All sources agree that the Buddha was particularly good-looking. The brahman Sonadanda described him as “handsome, of fine appearance, pleasant to see, with a good complexion and a beautiful form and countenance.” To Dona he appeared “beautiful, inspiring confidence, calm, composed, with the dignity and presence of a perfectly tamed elephant.” These natural good looks were indicative of his deep inner calm, as another observer noted: “It is wonderful, truly marvelous how serene is the good Gotama’s presence, how clear and radiant his complexion. As a yellow jujube fruit in the autumn is clear and bright, or a palm fruit just plucked from its stalk is clear and bright, so too is the good Gotama’s complexion.”
The ancient Indian notion of a desirable and attractive complexion was that it was “not too dark and not too fair”, and as the Buddha was frequently praised for his fine complexion, presumably his skin tone was like that. He himself said that those who live in the present moment tend to have a beautiful complexion. Saccaka noticed that, during a debate, when the Buddha was verbally attacked, his features seemed to change: “It is wonderful, truly marvelous that when good Gotama is continually berated and subjected to rude, impolite language, his complexion becomes beautiful and his face bright, which is just as one would expect of a worthy one, one who is fully awakened.”
Enhancing the Buddha’s physical attractiveness was the way he spoke. One person who had attended several of his talks described the tone and timbre of his voice, as “clear and distinct, silvery and audible, orotund, sonorous, deep and resonant.”

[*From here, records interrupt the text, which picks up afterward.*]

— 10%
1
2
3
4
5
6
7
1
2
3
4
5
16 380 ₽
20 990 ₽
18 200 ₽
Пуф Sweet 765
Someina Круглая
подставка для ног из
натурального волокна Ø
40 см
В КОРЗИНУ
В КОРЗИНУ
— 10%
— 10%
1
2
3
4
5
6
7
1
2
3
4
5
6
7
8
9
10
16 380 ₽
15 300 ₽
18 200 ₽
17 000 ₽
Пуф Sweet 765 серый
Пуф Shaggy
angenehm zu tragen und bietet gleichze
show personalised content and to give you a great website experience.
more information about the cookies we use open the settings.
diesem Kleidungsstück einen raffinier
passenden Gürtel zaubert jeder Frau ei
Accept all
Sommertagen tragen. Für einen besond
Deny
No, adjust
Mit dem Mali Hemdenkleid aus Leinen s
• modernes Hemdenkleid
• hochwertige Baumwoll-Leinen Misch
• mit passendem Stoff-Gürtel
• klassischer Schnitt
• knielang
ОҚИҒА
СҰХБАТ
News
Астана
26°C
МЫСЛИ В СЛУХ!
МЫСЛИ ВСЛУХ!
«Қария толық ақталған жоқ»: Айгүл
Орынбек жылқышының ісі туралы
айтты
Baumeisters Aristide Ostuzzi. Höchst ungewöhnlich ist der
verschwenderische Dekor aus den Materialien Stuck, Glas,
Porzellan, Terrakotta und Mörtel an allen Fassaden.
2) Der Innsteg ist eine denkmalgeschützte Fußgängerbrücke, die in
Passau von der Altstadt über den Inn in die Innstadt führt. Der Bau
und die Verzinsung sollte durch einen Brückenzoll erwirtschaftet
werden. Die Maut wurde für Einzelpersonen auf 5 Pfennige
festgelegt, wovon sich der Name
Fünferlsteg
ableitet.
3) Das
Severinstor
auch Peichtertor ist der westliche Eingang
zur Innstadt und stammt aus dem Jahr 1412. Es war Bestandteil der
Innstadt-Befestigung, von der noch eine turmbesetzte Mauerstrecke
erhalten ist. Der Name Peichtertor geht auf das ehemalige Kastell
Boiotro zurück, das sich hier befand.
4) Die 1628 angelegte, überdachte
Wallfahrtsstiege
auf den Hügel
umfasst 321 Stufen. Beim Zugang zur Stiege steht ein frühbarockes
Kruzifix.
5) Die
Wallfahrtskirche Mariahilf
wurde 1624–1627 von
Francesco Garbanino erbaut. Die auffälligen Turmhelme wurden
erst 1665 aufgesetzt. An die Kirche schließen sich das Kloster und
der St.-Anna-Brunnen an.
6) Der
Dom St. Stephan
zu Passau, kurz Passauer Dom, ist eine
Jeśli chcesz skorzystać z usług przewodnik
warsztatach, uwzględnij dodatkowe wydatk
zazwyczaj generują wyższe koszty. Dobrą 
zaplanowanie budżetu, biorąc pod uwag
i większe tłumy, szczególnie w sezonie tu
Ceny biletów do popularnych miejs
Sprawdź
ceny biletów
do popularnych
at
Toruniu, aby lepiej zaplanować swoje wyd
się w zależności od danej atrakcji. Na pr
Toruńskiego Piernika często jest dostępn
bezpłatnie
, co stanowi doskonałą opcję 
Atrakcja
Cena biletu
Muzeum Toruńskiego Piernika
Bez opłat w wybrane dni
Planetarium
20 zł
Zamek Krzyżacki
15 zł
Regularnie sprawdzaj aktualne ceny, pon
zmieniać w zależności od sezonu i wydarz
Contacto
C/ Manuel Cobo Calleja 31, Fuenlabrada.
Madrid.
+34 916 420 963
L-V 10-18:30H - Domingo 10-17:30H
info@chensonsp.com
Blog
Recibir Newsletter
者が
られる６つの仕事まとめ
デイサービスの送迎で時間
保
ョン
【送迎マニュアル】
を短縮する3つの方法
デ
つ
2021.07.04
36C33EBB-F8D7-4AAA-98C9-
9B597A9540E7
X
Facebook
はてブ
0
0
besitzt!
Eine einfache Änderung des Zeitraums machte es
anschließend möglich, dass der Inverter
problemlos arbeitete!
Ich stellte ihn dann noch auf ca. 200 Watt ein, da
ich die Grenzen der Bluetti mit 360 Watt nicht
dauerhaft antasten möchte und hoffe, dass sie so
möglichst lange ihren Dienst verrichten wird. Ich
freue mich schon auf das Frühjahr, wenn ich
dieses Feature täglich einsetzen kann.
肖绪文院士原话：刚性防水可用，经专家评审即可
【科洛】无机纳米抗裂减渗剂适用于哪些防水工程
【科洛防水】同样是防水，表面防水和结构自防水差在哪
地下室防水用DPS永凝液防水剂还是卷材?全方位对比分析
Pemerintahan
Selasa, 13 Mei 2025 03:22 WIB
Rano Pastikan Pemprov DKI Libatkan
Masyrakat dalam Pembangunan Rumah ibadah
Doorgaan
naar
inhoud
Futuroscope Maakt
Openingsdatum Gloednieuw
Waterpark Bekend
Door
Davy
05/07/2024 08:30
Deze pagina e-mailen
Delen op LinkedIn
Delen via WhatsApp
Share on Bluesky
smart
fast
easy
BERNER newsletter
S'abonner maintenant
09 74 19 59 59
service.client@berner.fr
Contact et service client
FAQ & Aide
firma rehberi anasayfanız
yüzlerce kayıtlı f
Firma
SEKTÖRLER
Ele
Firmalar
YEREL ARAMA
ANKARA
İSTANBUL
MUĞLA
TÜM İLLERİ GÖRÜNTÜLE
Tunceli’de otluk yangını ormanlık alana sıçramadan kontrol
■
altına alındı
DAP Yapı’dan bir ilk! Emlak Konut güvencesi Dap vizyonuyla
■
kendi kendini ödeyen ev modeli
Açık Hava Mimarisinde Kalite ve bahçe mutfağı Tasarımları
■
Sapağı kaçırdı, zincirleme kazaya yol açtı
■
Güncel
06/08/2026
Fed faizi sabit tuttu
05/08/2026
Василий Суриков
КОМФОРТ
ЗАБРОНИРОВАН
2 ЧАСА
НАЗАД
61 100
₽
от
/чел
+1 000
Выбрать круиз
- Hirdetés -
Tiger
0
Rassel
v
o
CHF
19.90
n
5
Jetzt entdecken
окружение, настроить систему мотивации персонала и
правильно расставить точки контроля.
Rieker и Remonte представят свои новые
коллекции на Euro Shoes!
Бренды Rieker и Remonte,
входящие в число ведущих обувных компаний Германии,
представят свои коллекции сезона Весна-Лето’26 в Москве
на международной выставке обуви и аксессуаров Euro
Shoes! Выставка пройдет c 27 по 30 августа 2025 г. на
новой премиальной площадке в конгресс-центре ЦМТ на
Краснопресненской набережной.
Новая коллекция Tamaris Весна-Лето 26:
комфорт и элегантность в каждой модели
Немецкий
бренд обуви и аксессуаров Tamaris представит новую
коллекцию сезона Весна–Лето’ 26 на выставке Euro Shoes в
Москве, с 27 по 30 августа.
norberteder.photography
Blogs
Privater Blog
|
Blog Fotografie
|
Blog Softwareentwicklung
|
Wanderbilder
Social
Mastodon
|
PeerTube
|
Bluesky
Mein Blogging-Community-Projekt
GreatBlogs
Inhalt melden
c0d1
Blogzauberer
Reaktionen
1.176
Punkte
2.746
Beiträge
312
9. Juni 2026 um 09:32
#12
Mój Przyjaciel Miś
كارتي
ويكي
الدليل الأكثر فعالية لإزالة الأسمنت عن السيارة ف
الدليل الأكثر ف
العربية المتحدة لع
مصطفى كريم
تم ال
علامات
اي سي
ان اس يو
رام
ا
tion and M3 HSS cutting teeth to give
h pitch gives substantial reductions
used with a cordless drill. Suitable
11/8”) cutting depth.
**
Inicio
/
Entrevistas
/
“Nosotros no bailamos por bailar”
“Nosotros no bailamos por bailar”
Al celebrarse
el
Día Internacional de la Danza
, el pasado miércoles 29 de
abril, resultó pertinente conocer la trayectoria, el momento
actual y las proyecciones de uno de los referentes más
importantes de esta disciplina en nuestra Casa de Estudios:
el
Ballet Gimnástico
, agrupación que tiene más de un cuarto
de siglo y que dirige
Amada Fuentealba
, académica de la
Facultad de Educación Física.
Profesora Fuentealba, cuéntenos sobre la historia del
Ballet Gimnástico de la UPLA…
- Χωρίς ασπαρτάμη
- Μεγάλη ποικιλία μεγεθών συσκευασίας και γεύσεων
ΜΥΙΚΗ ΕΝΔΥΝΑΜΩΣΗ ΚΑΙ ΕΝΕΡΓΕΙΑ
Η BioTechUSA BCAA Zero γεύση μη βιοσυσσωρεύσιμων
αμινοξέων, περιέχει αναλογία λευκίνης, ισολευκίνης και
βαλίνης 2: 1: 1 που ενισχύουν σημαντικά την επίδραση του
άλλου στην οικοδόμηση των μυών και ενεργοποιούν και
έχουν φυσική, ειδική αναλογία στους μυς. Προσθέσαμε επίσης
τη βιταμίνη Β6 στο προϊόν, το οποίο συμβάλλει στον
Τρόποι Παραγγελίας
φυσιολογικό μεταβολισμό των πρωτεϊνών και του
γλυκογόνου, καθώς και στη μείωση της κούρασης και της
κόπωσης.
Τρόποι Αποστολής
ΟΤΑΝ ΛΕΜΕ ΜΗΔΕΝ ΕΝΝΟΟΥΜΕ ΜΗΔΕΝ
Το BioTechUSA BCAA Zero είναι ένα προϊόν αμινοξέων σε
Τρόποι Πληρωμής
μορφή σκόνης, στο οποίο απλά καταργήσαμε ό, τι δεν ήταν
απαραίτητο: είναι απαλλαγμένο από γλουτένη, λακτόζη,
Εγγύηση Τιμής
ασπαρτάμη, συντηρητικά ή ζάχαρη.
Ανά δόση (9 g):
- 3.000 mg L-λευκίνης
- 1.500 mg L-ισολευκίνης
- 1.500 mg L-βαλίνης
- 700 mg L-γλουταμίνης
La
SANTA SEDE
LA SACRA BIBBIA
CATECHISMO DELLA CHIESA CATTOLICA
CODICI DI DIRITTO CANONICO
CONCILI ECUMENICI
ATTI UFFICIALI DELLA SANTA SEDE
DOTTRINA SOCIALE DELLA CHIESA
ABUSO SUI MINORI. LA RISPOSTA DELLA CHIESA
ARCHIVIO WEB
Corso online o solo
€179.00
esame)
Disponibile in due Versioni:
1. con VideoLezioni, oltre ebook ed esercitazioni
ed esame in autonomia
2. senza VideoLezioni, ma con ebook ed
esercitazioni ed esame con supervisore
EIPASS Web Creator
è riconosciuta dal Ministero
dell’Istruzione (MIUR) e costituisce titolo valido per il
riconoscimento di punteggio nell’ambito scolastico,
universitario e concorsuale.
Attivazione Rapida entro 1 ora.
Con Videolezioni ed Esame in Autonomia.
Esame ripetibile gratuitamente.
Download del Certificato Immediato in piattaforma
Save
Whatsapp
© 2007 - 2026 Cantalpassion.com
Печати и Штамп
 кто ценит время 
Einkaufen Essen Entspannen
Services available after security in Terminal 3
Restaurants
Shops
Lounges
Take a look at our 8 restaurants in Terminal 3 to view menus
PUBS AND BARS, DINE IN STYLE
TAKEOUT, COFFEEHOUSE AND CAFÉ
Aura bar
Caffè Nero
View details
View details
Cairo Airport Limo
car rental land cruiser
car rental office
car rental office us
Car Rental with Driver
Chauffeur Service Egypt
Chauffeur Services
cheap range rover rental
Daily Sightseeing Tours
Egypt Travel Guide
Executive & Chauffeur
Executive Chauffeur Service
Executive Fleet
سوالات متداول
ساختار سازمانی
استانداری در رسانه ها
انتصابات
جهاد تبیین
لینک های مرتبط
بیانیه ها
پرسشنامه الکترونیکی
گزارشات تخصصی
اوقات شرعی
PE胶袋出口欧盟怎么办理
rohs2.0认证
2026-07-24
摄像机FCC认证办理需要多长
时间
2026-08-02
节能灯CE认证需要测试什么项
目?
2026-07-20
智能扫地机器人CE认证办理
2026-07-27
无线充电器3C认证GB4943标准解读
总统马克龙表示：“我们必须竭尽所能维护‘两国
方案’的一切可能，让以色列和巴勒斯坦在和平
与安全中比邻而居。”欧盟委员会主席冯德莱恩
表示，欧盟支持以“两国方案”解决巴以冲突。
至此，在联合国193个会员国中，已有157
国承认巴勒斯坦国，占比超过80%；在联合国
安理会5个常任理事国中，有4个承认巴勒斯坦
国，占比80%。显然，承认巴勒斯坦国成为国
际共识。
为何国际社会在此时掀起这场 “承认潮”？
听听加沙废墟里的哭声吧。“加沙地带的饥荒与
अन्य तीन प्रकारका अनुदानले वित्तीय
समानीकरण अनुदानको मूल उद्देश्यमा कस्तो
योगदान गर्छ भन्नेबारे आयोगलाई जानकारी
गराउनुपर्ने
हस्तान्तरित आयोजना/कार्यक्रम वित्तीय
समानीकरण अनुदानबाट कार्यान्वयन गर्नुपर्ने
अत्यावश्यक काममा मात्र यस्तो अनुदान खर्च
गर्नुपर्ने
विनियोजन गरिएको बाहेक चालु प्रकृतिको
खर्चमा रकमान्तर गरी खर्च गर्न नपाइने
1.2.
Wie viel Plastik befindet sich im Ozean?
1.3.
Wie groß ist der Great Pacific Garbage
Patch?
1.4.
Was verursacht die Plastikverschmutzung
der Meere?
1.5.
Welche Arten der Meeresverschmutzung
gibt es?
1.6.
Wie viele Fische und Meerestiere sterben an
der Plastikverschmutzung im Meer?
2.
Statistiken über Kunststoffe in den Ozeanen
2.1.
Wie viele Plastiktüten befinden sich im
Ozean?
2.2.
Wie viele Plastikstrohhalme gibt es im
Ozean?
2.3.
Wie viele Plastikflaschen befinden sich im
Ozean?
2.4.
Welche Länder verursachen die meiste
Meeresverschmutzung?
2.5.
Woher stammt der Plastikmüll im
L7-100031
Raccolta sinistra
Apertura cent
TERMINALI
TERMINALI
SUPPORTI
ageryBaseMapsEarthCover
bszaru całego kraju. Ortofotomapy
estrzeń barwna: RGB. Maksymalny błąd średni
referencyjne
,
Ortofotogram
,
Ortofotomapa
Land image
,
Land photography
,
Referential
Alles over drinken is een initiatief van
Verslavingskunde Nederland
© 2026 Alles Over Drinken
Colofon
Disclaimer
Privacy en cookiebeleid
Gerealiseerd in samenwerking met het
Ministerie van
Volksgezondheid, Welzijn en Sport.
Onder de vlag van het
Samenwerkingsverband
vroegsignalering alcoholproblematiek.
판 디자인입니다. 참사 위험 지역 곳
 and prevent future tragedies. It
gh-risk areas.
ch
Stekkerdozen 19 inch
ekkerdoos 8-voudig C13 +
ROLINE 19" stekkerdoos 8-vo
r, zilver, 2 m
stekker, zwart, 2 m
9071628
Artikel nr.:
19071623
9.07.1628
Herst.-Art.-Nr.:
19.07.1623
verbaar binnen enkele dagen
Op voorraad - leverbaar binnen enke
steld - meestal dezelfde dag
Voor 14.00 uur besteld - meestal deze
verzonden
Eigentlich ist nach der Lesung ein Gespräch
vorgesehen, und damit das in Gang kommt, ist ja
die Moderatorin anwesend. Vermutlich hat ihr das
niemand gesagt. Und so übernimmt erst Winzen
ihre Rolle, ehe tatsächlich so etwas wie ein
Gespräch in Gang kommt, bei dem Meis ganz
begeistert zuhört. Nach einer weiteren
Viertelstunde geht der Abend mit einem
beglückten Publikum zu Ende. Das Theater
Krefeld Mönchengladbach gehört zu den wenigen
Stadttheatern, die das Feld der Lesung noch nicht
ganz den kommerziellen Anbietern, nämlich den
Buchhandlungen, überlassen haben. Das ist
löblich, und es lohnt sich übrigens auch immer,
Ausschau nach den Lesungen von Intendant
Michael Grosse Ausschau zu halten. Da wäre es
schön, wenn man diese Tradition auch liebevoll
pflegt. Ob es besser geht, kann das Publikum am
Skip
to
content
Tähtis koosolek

The Buddha observed that old age brought with it “brokenness of teeth, greyness of hair, wrinkling of skin, decline of vigor and the failing of the sense faculties,” and there is no reason to doubt that he too exhibited some of these characteristics as he aged. Ananda said this of him towards the end of his life: “The Lord’s complexion is no longer pure and bright, his limbs are flabby and wrinkled, his body stooped, and his sense faculties have deteriorated.” In the months before his death, he said of himself: “I am now old, aged, worn out, having traversed life’s path, approaching the end of my life, being about eighty. Just as an old cart can only be kept going by being strapped together, so too, my body can only be kept going by being strapped together.”
Images of the Buddha from the earliest time onwards always show him with elongated and partly slit earlobes, and people sometimes ask what this means. Like depicting the Buddha with hair, this an iconographic convention although it may well have had its origins in an authentic memory of the Buddha’s physical features. Ancient Indian, males and females, commonly wore earplugs (kannalankara) of bone, ivory, clay or shell. Archaeologists have dug up some these objects and they have been found to be either disks or cylinders made of shell, clay, ivory or sometimes gold. Gotama undouble would have worn such earplugs. When he renounced the world to become a wandering ascetic he would have removed these ear plugs, causing the stretched earlobes to hang down.